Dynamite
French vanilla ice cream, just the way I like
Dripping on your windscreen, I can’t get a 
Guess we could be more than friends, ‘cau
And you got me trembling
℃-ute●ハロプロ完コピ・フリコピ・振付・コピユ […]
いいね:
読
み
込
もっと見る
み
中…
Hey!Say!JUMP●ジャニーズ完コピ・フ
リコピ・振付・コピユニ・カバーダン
---
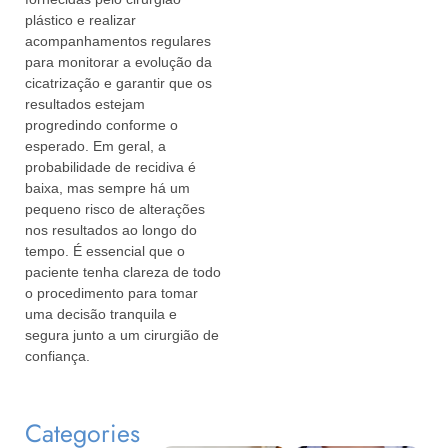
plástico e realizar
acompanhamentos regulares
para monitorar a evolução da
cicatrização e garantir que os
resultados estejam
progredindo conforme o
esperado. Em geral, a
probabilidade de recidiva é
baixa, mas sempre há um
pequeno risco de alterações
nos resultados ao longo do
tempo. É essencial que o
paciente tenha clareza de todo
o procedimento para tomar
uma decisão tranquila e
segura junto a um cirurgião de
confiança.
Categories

§ **YOUR OBJECTIVE**
Pull every line holding "resultados" out of the records.

§ **RESPONSE**
resultados estejam
nos resultados ao longo do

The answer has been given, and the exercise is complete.